I requisiti per partecipare al concorso e i “meriti” della politica di Sulmona
Per poter partecipare alla selezione, i candidati devono possedere, tra i vari requisiti, un limite di età non inferiore ai 21 anni e non superiore a quello previsto per il collocamento a riposo. Tra i titoli abilitativi necessari figurano il godimento dei diritti civili e politici, il possesso della patente di guida categoria B e del Certificato di Abilitazione Professionale C.A.P., oltre all’iscrizione nel ruolo dei conducenti di veicoli adibiti ad autoservizi pubblici non di linea per la provincia di L’Aquila tenuto dalla Camera di Commercio. Inoltre, il bando specifica che non è possibile partecipare se si è già titolari di altra licenza taxi o autorizzazione NCC, né se si è trasferita una propria licenza ad altri negli ultimi cinque anni.
Il veicolo che sarà destinato al servizio dovrà avere un’immatricolazione non anteriore a cinque anni. Qualora non disponga di un’alimentazione totalmente elettrica, il mezzo dovrà possedere caratteristiche ambientali corrispondenti alla normativa anti inquinamento Euro 6 o superiore. Il candidato deve essere proprietario o impegnarsi ad averne la disponibilità della vettura.
La procedura di selezione si basa sulla somma del punteggio attribuito ai titoli, fino a un massimo di 10 punti, e alla prova d’esame, valutata fino a 5 punti. L’esame di idoneità consiste in un colloquio orale riguardante la normativa di settore, la lingua inglese, la conoscenza dei luoghi di interesse turistico, la gestione delle applicazioni di navigazione e le tecniche di primo soccorso.

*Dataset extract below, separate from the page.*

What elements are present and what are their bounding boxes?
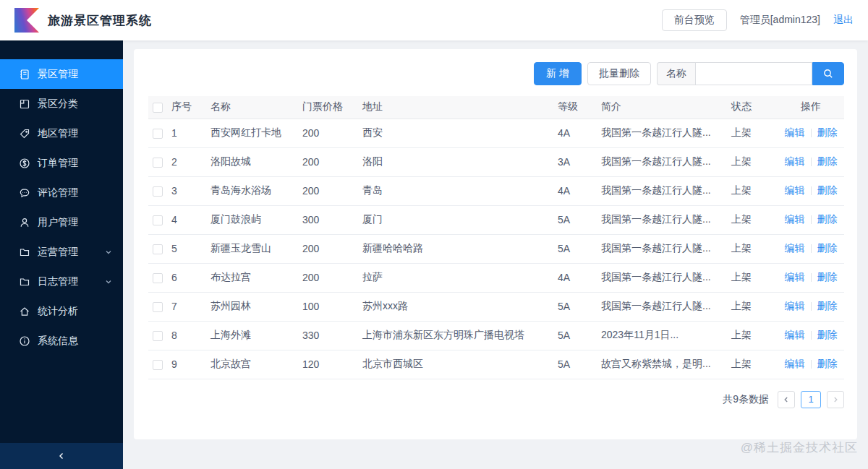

Le domande di partecipazione devono pervenire entro e non oltre il 10 febbraio 2026. La trasmissione può avvenire via Posta Elettronica Certificata all’indirizzo protocollo@pec.comune.sulmona.aq.it oppure tramite consegna diretta all’ufficio protocollo del Comune in Via Mazara numero 21. La procedura ad evidenza pubblica in questione fa seguito ad una precedente che ha visto l’assegnazione di una sola delle due licenze previste.
L’attuale Assessora ai trasporti, Federica La Porta, in una nota scrive che “Questo provvedimento conferma ulteriormente la volontà dell’amministrazione di investire in un sistema di mobilità più moderno, efficiente e vicino alle esigenze reali della comunità ”.
Questo importante risultato amministrativo è il frutto del lavoro svolto dall’allora Assessore con delega ai trasporti Attilio D’Andrea, membro della giunta guidata dal Sindaco Gianfranco Di Piero. Si tratta di un tassello fondamentale per la crescita dei servizi che offre la città di Sulmona, ma è necessario che a questi atti segua ora una decisa azione verso la pedonalizzazione del centro storico.
Come denunciato recentemente attraverso un video dal Consigliere comunale di minoranza di SBIC Matteo Puglielli, non è più sostenibile vedere Corso Ovidio e il cuore della città soffocati da un traffico così intenso. La nuova mobilità deve camminare di pari passo con la tutela e la valorizzazione degli spazi urbani più preziosi.